* _THE TASK_
Starting at the line that contains "un espacio de cierre con bebidas calientes y", write out each line through the end of the data below, exactly as it stands. Skip any pictures.

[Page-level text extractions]
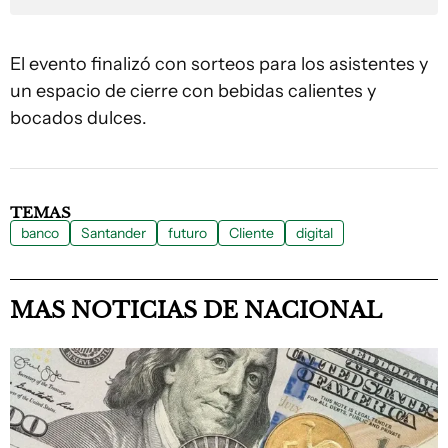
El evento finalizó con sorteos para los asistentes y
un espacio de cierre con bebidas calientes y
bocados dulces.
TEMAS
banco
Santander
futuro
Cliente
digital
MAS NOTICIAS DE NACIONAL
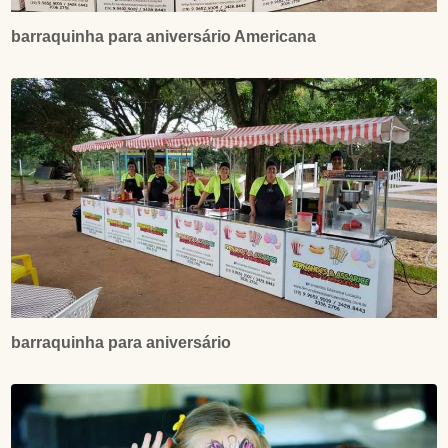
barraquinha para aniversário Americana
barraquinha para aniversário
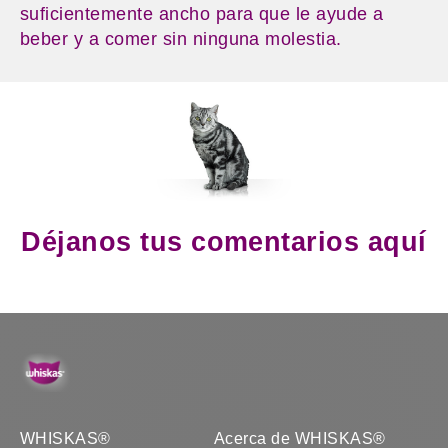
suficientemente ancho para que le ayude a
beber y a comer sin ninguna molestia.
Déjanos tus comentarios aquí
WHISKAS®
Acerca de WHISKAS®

* _EXPECTED OUTPUT_
un espacio de cierre con bebidas calientes y
bocados dulces.
TEMAS
banco
Santander
futuro
Cliente
digital
MAS NOTICIAS DE NACIONAL
barraquinha para aniversário Americana
barraquinha para aniversário
suficientemente ancho para que le ayude a
beber y a comer sin ninguna molestia.
Déjanos tus comentarios aquí
WHISKAS®
Acerca de WHISKAS®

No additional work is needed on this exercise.